Exercise instructions
The answer must consist only of the lines in the records below from the line with "autorités togolaises ?" to the line with "Artikel-Details öffnen", both included, copied word for word with every picture left out.
Records for this task below:
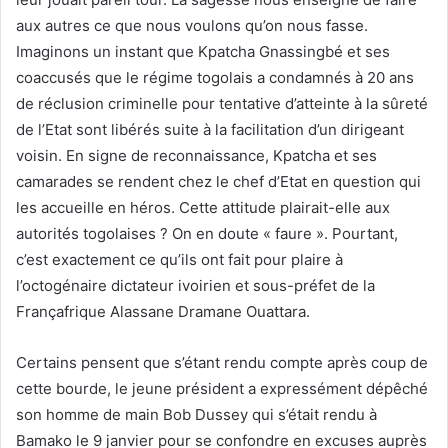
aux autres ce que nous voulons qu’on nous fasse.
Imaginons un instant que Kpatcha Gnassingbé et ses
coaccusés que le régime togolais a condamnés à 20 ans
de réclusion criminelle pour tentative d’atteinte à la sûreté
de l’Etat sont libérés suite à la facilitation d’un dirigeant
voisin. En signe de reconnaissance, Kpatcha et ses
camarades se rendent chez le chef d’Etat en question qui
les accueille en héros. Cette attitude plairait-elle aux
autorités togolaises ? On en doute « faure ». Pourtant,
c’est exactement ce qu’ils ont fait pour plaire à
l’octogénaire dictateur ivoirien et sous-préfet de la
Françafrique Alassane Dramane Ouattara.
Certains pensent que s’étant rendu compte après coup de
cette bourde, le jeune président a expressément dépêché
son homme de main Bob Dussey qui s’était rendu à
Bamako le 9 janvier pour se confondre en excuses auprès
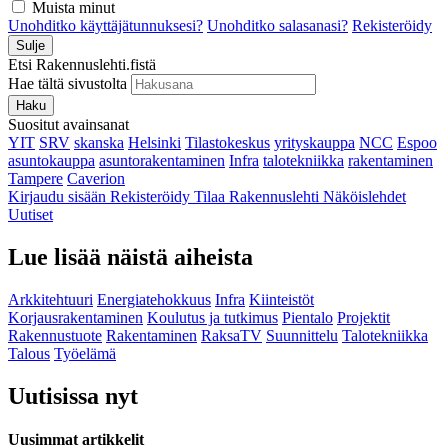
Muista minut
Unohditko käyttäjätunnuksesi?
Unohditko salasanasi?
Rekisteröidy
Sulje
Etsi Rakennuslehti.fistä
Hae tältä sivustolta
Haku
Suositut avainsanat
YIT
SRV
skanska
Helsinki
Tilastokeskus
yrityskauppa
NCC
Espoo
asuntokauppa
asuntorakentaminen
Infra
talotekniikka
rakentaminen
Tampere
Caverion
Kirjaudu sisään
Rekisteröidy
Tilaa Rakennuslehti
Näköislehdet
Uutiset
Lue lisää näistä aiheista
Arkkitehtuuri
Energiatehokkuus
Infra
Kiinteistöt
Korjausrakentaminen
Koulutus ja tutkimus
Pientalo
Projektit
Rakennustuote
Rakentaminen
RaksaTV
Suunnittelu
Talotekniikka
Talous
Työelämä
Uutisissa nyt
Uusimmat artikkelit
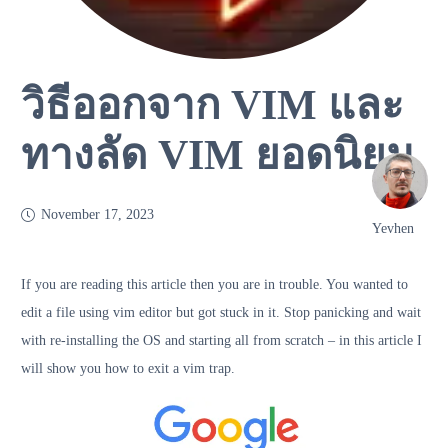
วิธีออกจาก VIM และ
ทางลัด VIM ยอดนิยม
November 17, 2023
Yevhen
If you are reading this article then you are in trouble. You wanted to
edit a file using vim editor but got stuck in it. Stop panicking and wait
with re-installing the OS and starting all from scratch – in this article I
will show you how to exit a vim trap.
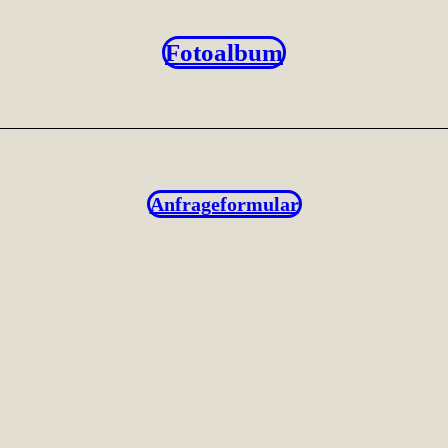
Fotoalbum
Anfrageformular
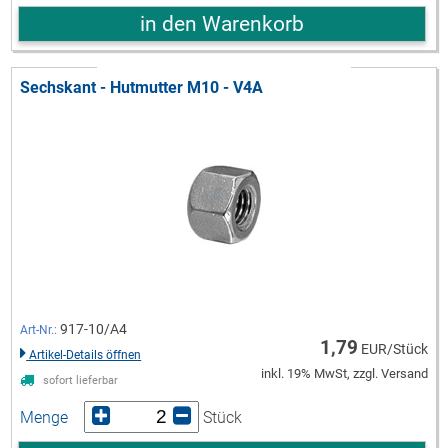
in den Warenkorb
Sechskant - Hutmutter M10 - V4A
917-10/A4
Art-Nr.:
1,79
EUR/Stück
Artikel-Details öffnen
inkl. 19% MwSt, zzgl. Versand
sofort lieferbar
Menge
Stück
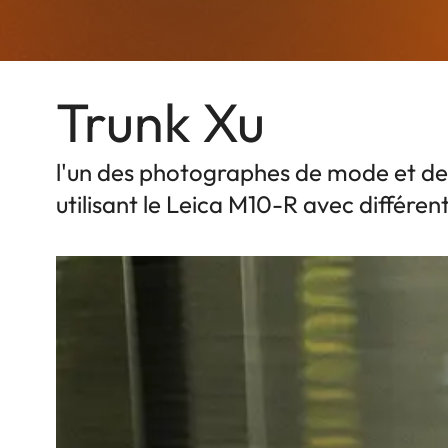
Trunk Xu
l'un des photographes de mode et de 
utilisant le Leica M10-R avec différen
End of Records for this task.
Output of the task
autorités togolaises ? On en doute « faure ». Pourtant,
c’est exactement ce qu’ils ont fait pour plaire à
l’octogénaire dictateur ivoirien et sous-préfet de la
Françafrique Alassane Dramane Ouattara.
Certains pensent que s’étant rendu compte après coup de
cette bourde, le jeune président a expressément dépêché
son homme de main Bob Dussey qui s’était rendu à
Bamako le 9 janvier pour se confondre en excuses auprès
Muista minut
Unohditko käyttäjätunnuksesi?
Unohditko salasanasi?
Rekisteröidy
Sulje
Etsi Rakennuslehti.fistä
Hae tältä sivustolta
Haku
Suositut avainsanat
YIT
SRV
skanska
Helsinki
Tilastokeskus
yrityskauppa
NCC
Espoo
asuntokauppa
asuntorakentaminen
Infra
talotekniikka
rakentaminen
Tampere
Caverion
Kirjaudu sisään
Rekisteröidy
Tilaa Rakennuslehti
Näköislehdet
Uutiset
Lue lisää näistä aiheista
Arkkitehtuuri
Energiatehokkuus
Infra
Kiinteistöt
Korjausrakentaminen
Koulutus ja tutkimus
Pientalo
Projektit
Rakennustuote
Rakentaminen
RaksaTV
Suunnittelu
Talotekniikka
Talous
Työelämä
Uutisissa nyt
Uusimmat artikkelit
วิธีออกจาก VIM และ
ทางลัด VIM ยอดนิยม
November 17, 2023
Yevhen
If you are reading this article then you are in trouble. You wanted to
edit a file using vim editor but got stuck in it. Stop panicking and wait
with re-installing the OS and starting all from scratch – in this article I
will show you how to exit a vim trap.
Fotoalbum
Anfrageformular
in den Warenkorb
Sechskant - Hutmutter M10 - V4A
917-10/A4
Art-Nr.:
1,79
EUR/Stück
Artikel-Details öffnen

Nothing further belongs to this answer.